Avant de rentrer dans le vif du sujet, il faut parler un peu de la pièce originale, celle du maître ; et pour moi de vous faire une confidence : à chaque fois qu’un indigent ose affirmer que Roméo et Juliette est la plus grande pièce de Shakespeare, il me prend l’envie fulgurante de lui faire avaler un épais recueil des œuvres complètes du dramaturge, pour pouvoir lui parler librement, bâillonné qu’il serait par le poids de la Culture imprimée sur papier bible, du Roi Lear, d’Othello, ou bien sûr, de Mcbeth.
Attention, ce n’est pas la pièce en elle-même que je fustige, magnifique reprise d’un mythe largement traité par d’autres à l’époque où Shakespeare la monte, un peu à la manière dont Molière puise le sujet de ses plus fameuses pièces dans le théâtre antique, et ses personnages, dans la commedia dell’arte. Peu importe, on n’est pas toujours très inspiré… Non, le problème avec cette pièce, c’est qu’elle est, en fin de compte, très mal comprise. Le prisme contemporain la transforme en une fabuleuse histoire d’amour contrariée ! Une grande tragédie romantique ! Ce qu’elle n’est pas. Le drame, c’est la rivalité historique de deux famille nobles, et l’illusion pathétique de deux jeunes gens immatures qui renoncent à toute raison et en perdent la vie, au nom d’un romantisme qui ne triomphe de rien. L’Amour est au contraire montré sous l’angle peu glorieux d’une sorte de farce subversive qui se jouerait des deux tourtereaux. Cette pièce est bien une tragédie, oui, mais pas à cause de la volonté de dieux antiques un peu fourbes, ici, le grand vilain, c’est l’Amour… Autant dire que j’étais impatient de savoir de quelle manière le mythe serait traité dans cette version de Roméo et Juliette.

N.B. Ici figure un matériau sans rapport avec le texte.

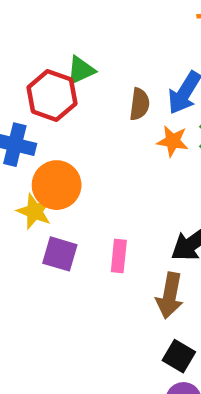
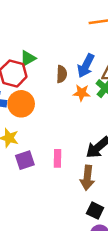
orange circle: (57, 185) -> (21, 104), moved
purple square: (60, 254) -> (25, 160), turned -30

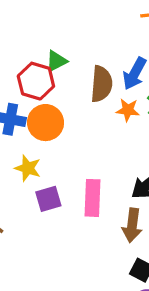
brown semicircle: (62, 74) -> (102, 84), size x1.5
pink rectangle: (57, 158) -> (92, 198), size x1.5

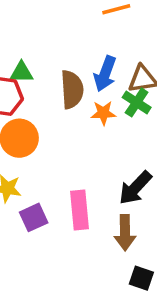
green triangle: (56, 61) -> (21, 72), turned 35

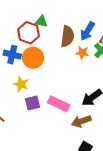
pink rectangle: (79, 210) -> (59, 104), turned -70
brown arrow: (125, 233) -> (81, 121), turned 60

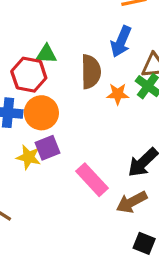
blue arrow: (87, 31) -> (121, 42), moved
purple square: (32, 103) -> (48, 148), moved
pink rectangle: (59, 104) -> (92, 180), turned 30

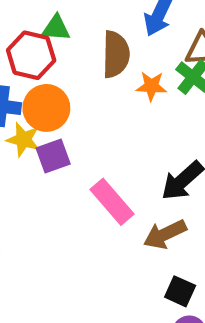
yellow star: (29, 157) -> (23, 140), moved

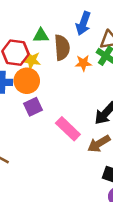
green triangle: (56, 28) -> (41, 36), moved
yellow star: (23, 140) -> (32, 60), moved

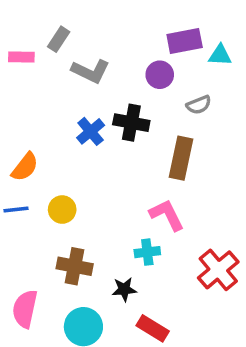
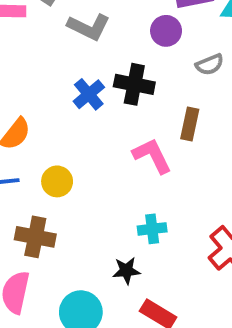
brown rectangle: (181, 158) -> (190, 124), size x0.7
pink L-shape: (167, 215) -> (152, 156), moved
brown cross: (75, 266) -> (35, 237), moved

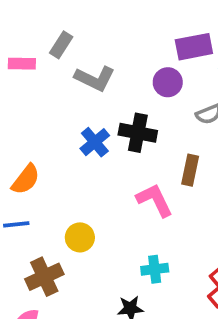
yellow circle: (57, 181) -> (80, 237), moved
brown cross: (35, 237) -> (44, 277), turned -36

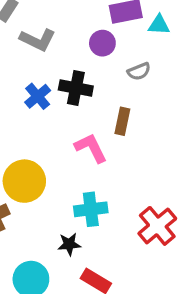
yellow circle: (80, 237) -> (24, 181), size x1.6
cyan cross: (155, 269) -> (91, 209), size x1.4

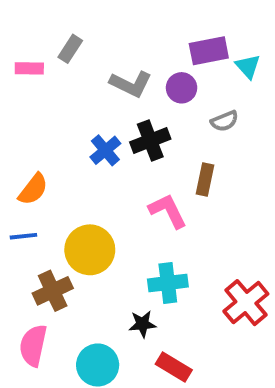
cyan triangle: (159, 25) -> (248, 66), turned 45
gray L-shape: (38, 40) -> (131, 84), moved
black cross: (76, 88) -> (150, 141), turned -32

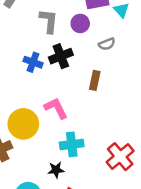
gray L-shape: (131, 84) -> (49, 21), turned -110
blue cross: (105, 150) -> (33, 62), turned -30
pink L-shape: (168, 211) -> (56, 108), moved

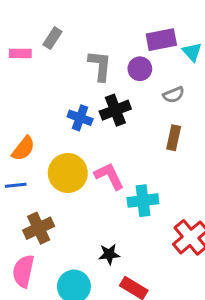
brown rectangle: (95, 80) -> (174, 138), moved
yellow circle: (23, 124) -> (68, 173), moved
cyan cross: (72, 144) -> (143, 201), moved

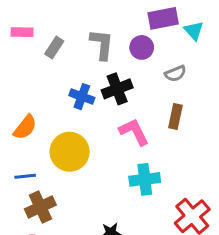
gray rectangle: (52, 38) -> (54, 47), moved
pink L-shape: (109, 176) -> (134, 132), moved
blue line: (16, 185) -> (25, 176), moved

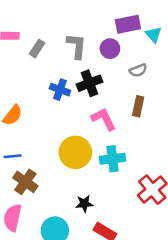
yellow circle: (70, 152) -> (75, 152), moved
brown cross: (40, 207) -> (25, 182), turned -30

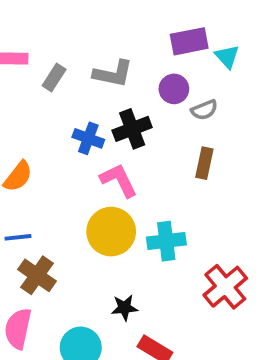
gray L-shape: (77, 46) -> (113, 74), turned 96
purple circle: (110, 49) -> (174, 89), moved
pink L-shape: (104, 119) -> (119, 180), moved

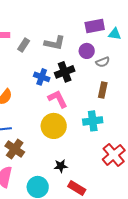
cyan triangle: (227, 57) -> (115, 34), turned -40
cyan cross: (166, 241) -> (93, 121), moved

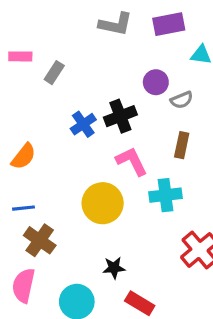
purple rectangle: (95, 26) -> (169, 24), moved
gray L-shape: (55, 43) -> (116, 24), moved
blue cross: (42, 77) -> (83, 124), turned 35
pink L-shape: (58, 99) -> (132, 161), moved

Parodie or not parodie, that is the question…
Difficile de ne pas considérer Romeo & Juliet in Las Vegas comme une parodie… car c’est avant tout un spectacle très drôle, et qui métamorphose littéralement l’œuvre originale. Utiliser des sosies aussi emblématiques pour raconter la tragédie que l’on croit connaître donne irrémédiablement à la pièce un aspect comique. Or, ce décalage, quand on exagère de trop certains traits, nous rapproche dangereusement de la parodie. Quelques exemples : lors de la scène du mariage, présidée comme il se doit par un Elvis déchaîné, les ballons de baudruche (représentant Roméo et Juliette) qui s’envolent, en tourbillonnant et en pétaradant, avant de s’échouer au sol, dégonflés, confère à la scène un aspect plus ridicule que dramatique, malgré le symbole. Un autre moment emblématique : lorsque Elvis explique le plan censé permettre à Juliette de quitter la ville pour retrouver son bien-aimé, et qu’il se met à dessiner un schéma hilarant du stratagème en question (on n’aura d’ailleurs jamais vu une aussi brillante démonstration que ce plan est le plus foireux de l’histoire du théâtre), le tragique disparaît totalement à la faveur des rires du public.
Et pourtant, Romeo & Juliet n’est pas une parodie. Quand le public s’esclaffe, ce n’est jamais d’un rire moqueur, mais plutôt attendri. Rendre Roméo et Juliette drôle sans tomber réellement dans la parodie, c’est le tour de force auquel sont parvenus, par leur jeu, fin et touchant (contrairement aux situations), les deux comédiens qui porte cette pièce : Romain Bressy et Georgy Batrikian. D’autres acteurs ne m’auraient sans doute pas fait écrire la même critique. Certes, la gymnastique mériterait peut-être d’être encore affinée, car à la manière d’un funambule, osciller entre le comique et l’émotion est une tâche ardue, mais ce qui distingue le duo d’une fameuse pub de de crédit bancaire au bonhomme vert, c’est que les acteurs sont très sincères dans leur démarche. Presque trop, s’oubliant parfois, me semble-t-il, dans les rôles d’Elvis Presley et de Marilyn Monroe, et non plus dans celui d’acteurs incarnant des sosies.
De Vérone à Las Vegas
Le texte original de Roméo & Juliet in Las Vegas, nous le devons à Rupert Morgan, un auteur bilingue qui situe son histoire dans le Las Vegas des années 70, une époque où la ville est gangrenée par la mafia. On peut difficilement s’empêcher de faire le lien avec Verona Beach, le quartier imaginaire de Los Angeles où Baz Lurhmann transpose l’action de son Roméo + Juliette, en 1996, avec Léonardo DiCaprio dans le rôle titre.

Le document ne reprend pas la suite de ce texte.